# Gold in iron sand



## Nytco (Feb 9, 2021)

Hello,

So i have a quantity of iron sand which contains gold (which i tested by a precious metal analyzer).

But i don't know any way to get the gold out of the sand so if any of you guys would please tell me a way to get the gold out i would be grateful.


Note: the iron sand contains (above 80% iron, Manganese, Titanium, Zinc, Chromium, Copper, Nickel and Gold).

A photo is attached!!!

Thank you for your time.


----------



## butcher (Feb 9, 2021)

Panning.

To test this idea put some of the sand in a glass jar 1/3 sand and fill it with water, fit the jar with a lid, shake the jar vigorously, then swirl the contents in a circular motion, as the slurry of sand and water settles. Now look through the bottom of the glass, note all the gold will be at the bottom of the jar, with the lighter sand and other material on top.

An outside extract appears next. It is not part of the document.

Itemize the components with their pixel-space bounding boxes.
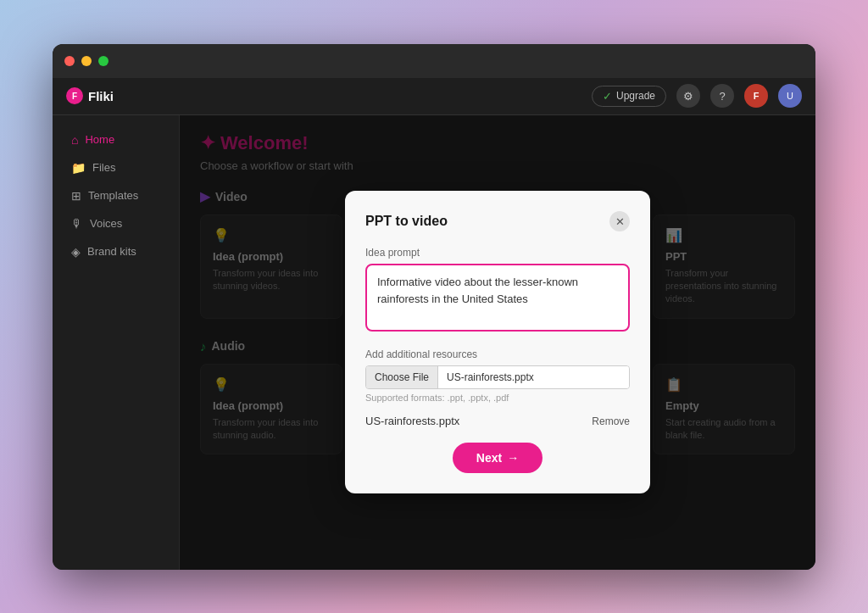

In panning, we remove the top portion of the material (sands) by dumping the top layer of sand out of our pan with the water and refill the pan with water, and repeating the process to get gold to the bottom of the pan and pouring off more of the top layers of sands until all we have left in our pan is the gold.


----------



## jmdlcar (Feb 9, 2021)

butcher said:


> Panning.
> 
> To test this idea put some of the sand in a glass jar 1/3 sand and fill it with water, fit the jar with a lid, shake the jar vigorously, then swirl the contents in a circular motion, as the slurry of sand and water settles. Now look through the bottom of the glass, note all the gold will be at the bottom of the jar, with the lighter sand and other material on top.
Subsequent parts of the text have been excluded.